• [EXERCISE DETAILS]: What lines in the records below hold the string "Игрушки"? Please show them.
*** Opening of EXERCISE DATA ***
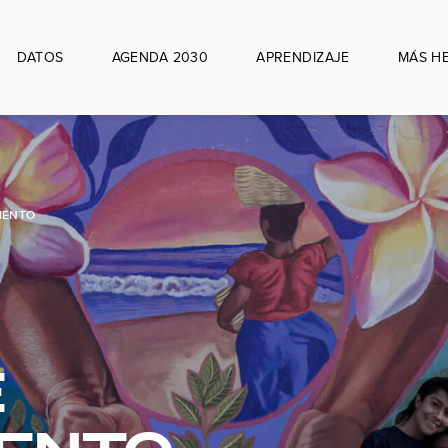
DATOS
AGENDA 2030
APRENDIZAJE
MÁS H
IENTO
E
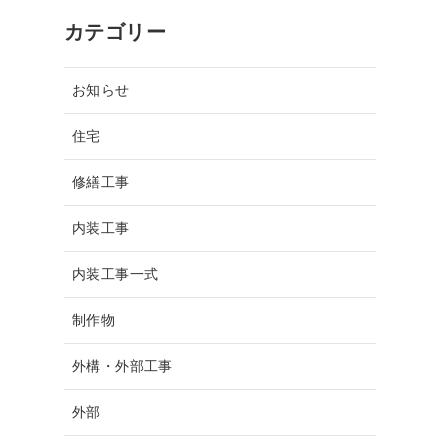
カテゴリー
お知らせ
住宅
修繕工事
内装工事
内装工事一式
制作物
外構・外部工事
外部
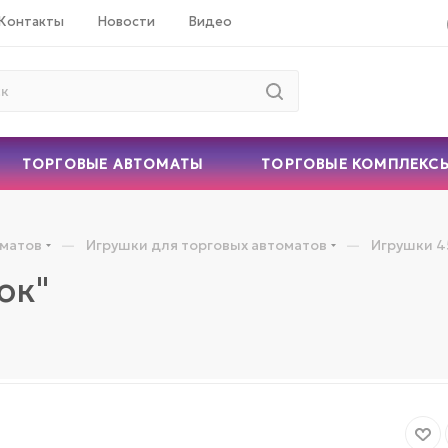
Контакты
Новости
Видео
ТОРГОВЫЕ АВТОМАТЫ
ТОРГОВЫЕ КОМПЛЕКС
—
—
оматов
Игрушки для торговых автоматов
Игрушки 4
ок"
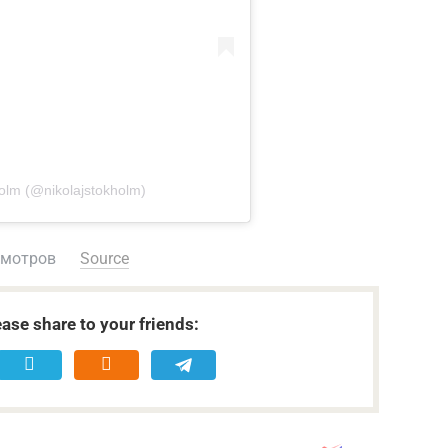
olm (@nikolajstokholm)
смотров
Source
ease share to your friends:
*** Close of EXERCISE DATA ***
*** Opening of EXERCISE DATA ***
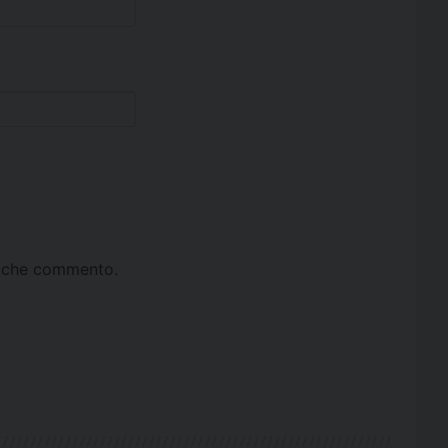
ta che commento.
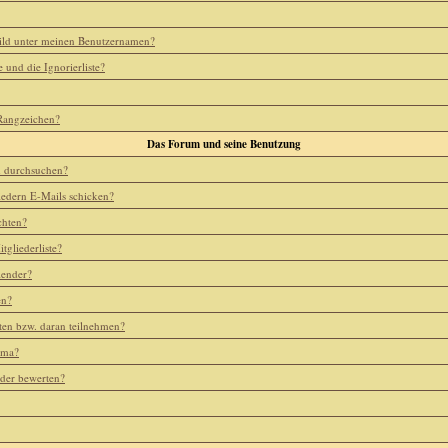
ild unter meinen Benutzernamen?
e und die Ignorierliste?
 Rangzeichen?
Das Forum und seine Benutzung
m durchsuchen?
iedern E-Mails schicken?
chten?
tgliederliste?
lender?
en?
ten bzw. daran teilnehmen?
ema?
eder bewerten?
*** Close of EXERCISE DATA ***
• [TASK OUTPUT]:
Игрушки для торговых автоматов
Игрушки 4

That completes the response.